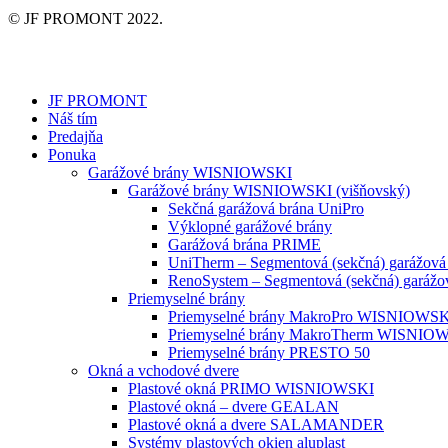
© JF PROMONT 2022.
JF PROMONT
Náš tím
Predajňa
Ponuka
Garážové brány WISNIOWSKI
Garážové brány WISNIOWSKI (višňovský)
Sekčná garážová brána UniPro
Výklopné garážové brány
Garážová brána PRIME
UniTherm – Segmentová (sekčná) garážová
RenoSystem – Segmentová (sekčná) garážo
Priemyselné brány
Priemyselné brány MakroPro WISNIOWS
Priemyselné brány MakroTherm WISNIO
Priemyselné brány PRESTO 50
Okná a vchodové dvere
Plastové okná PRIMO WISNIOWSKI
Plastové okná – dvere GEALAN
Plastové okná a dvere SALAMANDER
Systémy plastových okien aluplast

» YOUR GOAL: Transcribe exactly, and only, the lines from the one holding "Priemyselné brány MakroPro WISNIOWS" through the final line of the listing.

» SOLUTION FOR THIS PROBLEM:
Priemyselné brány MakroPro WISNIOWS
Priemyselné brány MakroTherm WISNIO
Priemyselné brány PRESTO 50
Okná a vchodové dvere
Plastové okná PRIMO WISNIOWSKI
Plastové okná – dvere GEALAN
Plastové okná a dvere SALAMANDER
Systémy plastových okien aluplast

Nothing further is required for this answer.